March 11, 2012 - Posted by | Classic Reading for Kids | , , , , , , ,

8 Comments »

  1. Thanks so much for this book giveaway. Three great classics. Good luck to everyone.
    Carol L
    Lucky4750 (at) aol (dot) com

    Comment by Carol L. | March 11, 2012 | Reply

  2. Thanks for this giveaway. I also have a book to giveaway on my blog.
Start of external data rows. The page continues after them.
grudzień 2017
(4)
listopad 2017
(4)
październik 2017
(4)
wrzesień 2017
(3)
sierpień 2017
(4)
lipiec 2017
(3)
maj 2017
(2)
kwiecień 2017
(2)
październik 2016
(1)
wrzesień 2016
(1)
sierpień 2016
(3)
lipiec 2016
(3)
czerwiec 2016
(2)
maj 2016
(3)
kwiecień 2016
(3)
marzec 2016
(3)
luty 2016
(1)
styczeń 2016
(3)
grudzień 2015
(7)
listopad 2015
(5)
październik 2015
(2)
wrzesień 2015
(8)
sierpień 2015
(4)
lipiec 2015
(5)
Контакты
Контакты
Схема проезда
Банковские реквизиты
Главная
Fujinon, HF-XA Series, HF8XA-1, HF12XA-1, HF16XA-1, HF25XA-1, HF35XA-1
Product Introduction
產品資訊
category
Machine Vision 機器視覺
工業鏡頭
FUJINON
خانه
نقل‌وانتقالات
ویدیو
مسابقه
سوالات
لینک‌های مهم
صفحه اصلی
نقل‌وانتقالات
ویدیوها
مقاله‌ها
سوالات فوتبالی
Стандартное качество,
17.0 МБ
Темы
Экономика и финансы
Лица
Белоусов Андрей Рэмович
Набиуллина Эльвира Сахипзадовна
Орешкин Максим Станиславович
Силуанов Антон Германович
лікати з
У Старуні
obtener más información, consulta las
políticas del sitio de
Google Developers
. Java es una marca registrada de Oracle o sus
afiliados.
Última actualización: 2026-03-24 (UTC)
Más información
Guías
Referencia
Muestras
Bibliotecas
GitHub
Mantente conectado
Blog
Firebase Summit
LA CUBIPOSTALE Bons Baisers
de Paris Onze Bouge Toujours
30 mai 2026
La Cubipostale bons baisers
Please do enter as well.

    harvee44 at yahoo.com

    Comment by harvee | March 13, 2012 | Reply

  3. CLASSICS are after all, classics!!! Would love to enhance our library with some of these!! They will be loved and well received!! 🙂

    Comment by Aishah | March 13, 2012 | Reply

  4. Oh these look fun:) Im sure my kids would just love them! thank you for the giveaway
    elliott2668(at)yahoo(dot)com

    Comment by LorettaLynn | March 13, 2012 | Reply

  5. I love classics please enter me in the giveaway
    GloriaDeal@aol.com

    Comment by Gloria Walshver | March 13, 2012 | Reply

    • To enter you will need to viist the blog and fill out the entry form

      Comment by mymcbooks | March 13, 2012 | Reply

  6. Where do I leave my address for you to ship my book?